Segment Start: Material for the task

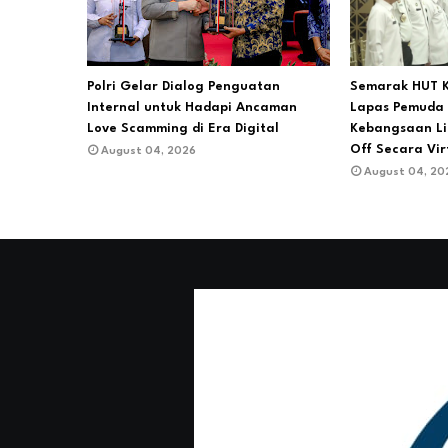
Polri Gelar Dialog Penguatan
Semarak HUT K
Internal untuk Hadapi Ancaman
Lapas Pemuda 
Love Scamming di Era Digital
Kebangsaan Li
Off Secara Vir
August 04, 2026
August 04, 20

Segment End: Material for the task

• **Exercise requirements**
All lines from the line containing "Kebangsaan Li" through the end of the listing above are to be duplicated exactly; include both ends and nothing further.

• **Task result**
Kebangsaan Li
Off Secara Vir
August 04, 2026
August 04, 20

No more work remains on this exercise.